Mais les procureurs fédéraux refusaient ce troc. David Hale s’est donc mis en quête d’autres débouchés et a fini par discuter des heures au téléphone avec Bossie, avide de tuyaux sur l’époque où Clinton occupait la scène politique en Arkansas.

Hale a affirmé que Clinton, alors gouverneur, avait fait pression sur lui pour le pousser à accorder un prêt illégal de 130 000 dollars à Sunsan McDougal. Cette amie des Clinton et son époux Jim avaient acquis avec les Clinton une propriété pittoresque en rase campagne, Whitewater, dont ils espéraient faire une destination de vacances.

Les allégations de Hale étaient d’un genre différent des spéculations fantaisistes autour de la mort de Vince Foster. Son témoignage est à l'origine du scandale Whitewater, une histoire byzantine de contrats immobiliers louches et de manigances financières dans laquelle s’est enlisée la Maison-Blanche sous Bill Clinton. Whitewater est devenu le symbole des pêchés des Clinton – réels et imaginaires – et la pierre d’achoppement des théoriciens du complot qui les poursuivent encore à ce jour.

Bossie est devenu une source de référence pour les reporters qui couvraient le scandale Whitewater et pour les agents du Congrès américain qui enquêtaient sur l’affaire. Il a été embauché en 1997 par un puissant comité de la Chambre qui lui a donné carte blanche pour enquêter sur les soupçons de fraudes financières de la campagne Clinton. Mais il a été licencié l’année suivante à cause de son implication dans la fuite d’enregistrements de conversations de Hubbell, qui purgeait alors une peine de prison pour des délits exhumés par le procureur indépendant Kenneth Starr dans l’enquête Whitewater.
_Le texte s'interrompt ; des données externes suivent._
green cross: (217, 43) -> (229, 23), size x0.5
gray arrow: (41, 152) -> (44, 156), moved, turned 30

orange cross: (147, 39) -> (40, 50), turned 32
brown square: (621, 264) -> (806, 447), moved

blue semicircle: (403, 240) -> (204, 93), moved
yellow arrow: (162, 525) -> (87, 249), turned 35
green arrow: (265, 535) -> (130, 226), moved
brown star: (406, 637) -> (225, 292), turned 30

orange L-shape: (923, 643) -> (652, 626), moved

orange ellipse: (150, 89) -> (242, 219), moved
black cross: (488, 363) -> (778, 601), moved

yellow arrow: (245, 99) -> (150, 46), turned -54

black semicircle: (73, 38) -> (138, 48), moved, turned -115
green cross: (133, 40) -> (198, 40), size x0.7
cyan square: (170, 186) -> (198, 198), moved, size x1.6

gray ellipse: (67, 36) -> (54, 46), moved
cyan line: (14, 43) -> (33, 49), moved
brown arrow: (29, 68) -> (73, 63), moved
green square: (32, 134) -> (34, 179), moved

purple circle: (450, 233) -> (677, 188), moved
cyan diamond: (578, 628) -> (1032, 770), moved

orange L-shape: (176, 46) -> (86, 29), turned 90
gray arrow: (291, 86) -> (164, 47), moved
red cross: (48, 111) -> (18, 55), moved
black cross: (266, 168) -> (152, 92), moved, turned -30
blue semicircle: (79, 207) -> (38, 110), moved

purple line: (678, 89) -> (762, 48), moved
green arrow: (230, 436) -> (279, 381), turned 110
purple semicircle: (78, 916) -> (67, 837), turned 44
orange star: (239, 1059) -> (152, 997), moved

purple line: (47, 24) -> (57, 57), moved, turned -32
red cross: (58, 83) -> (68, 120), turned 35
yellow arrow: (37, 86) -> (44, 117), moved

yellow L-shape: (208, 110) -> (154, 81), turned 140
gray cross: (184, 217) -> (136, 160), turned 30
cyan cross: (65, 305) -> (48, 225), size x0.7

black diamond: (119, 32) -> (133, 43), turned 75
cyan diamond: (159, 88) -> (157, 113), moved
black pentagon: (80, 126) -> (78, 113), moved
Bossie n’est que le dernier fantôme du passé de Clinton à refaire surface dans l’arène politique. Auparavant, plusieurs des procès concernant l’usage de la boite mail privée de Hillary Clinton ont été lancés à l’initiative de Judicial Watch, un groupe conservateur fondé en 1994, en grande mesure pour débusquer des dossiers sur l’administration de Bill Clinton.

Judicial Watch, alors sous la direction du militant républicain controversé Larry Klayman, a saisi la justice sur le dossier Whitewater, ainsi qu’au sujet de la polémique autour du licenciement du personnel chargé des voyages de la Maison-Blanche – un des premiers scandales du mandat de la First Lady - et, bien sûr, au sujet de la mort de Vince Foster.

Aujourd’hui sous une nouvelle direction, Judicial Watch est reconnu par les journalistes et les groupes de vigilance citoyenne pour avoir mis Hillary Clinton face à ses responsabilités, à la fois concernant la sécurité de ses courriers électroniques et de potentiels conflits d’intérêt lorsqu’elle occupait le poste de secrétaire d’Etat.

Mais l’équipe de campagne de Hillary Clinton a la mémoire longue et a réagi en rangeant directement Judicial Watch dans le camp autrefois occupé par David Bossie et sa troupe d'inquisiteurs.

"Judicial Watch représente tout ce qui ne tourne pas rond dans notre système politique",expliquait en juin le porte-parole de Clinton, Nick Merrill, au Daily Beast."La fabrication de preuves de corruption est au centre de leur agenda politique singulier depuis leur lancement… Ils ne s’intéressent qu’aux gros titres, et ont fait de notre système politique une farce ridicule".

Et David Bossie ?

"Il a voué toute sa carrière à tenter de démolir Hillary Clinton" a commenté John Podesta, le directeur de campagne de Clinton, dans un communiqué : "Depuis maintenant des mois, Citizens United fait office de bras armé de la campagne de Trump, et le recrutement de Bossie ne fait qu’officialiser la situation. C’est simplement le dernier signe en date que Trump a placé aux commandes de sa campagne les éléments de la frange la plus extrême de la droite".